Unluckily for me and for her, recollections of fruits and songs and feeble-legged birds cannot undo the damage of the years that followed. As the photos in my head become fuzzier over time, the knots in my stomach twist tighter. My anxiety about addiction as a genetic predisposition becomes more real as I near adulthood. I usually try to combat this worry through yoga or therapy, but sometimes I just drown it out with alcohol myself.

Though memories are fading, I’ve yet to make peace with much of the trauma.
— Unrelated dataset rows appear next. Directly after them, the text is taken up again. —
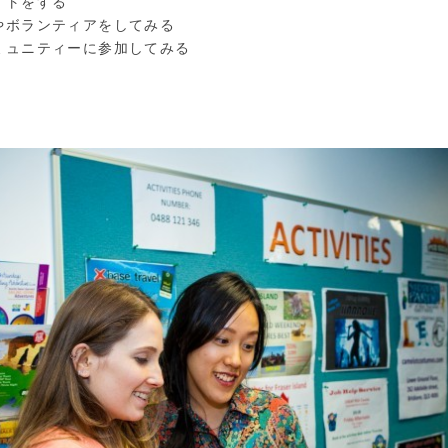
イトをする
やボランティアをしてみる
ミュニティーに参加してみる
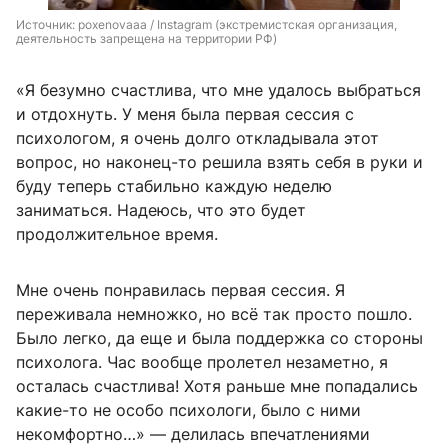
Источник: 
poxenovaaa / Instagram (экстремистская организация, 
деятельность запрещена на территории РФ)
«Я безумно счастлива, что мне удалось выбраться
и отдохнуть. У меня была первая сессия с
психологом, я очень долго откладывала этот
вопрос, но наконец-то решила взять себя в руки и
буду теперь стабильно каждую неделю
заниматься. Надеюсь, что это будет
продолжительное время.
Мне очень понравилась первая сессия. Я
переживала немножко, но всё так просто пошло.
Было легко, да еще и была поддержка со стороны
психолога. Час вообще пролетел незаметно, я
осталась счастлива! Хотя раньше мне попадались
какие-то не особо психологи, было с ними
некомфортно…» — делилась впечатлениями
I switch between trying to forget and succumbing to every tangible trigger point. Alcohol isn’t just a fragment of my distant memory, but a reality of human life. It’s even sold in grocery stores now, only a couple of aisles over from the produce section where the raspberries are kept.


I’m not sure how similar I am to that little girl. Ruined holidays taught me caution. My parents’ failed relationship taught me independence. I grew up quickly when I realized their love couldn’t fix everything, and that I had to protect the person who I thought would always protect me.

I catch glimpses of that girl sometimes, though. All she wanted was to feel the warmth and joy of that day over and over. It’s still all I want.


As my mom packed up her camera and we got back into the car, I was too busy giggling at the red stains on my dad’s jeans to notice anything else around me. I wonder if the heron made it all the way across the river.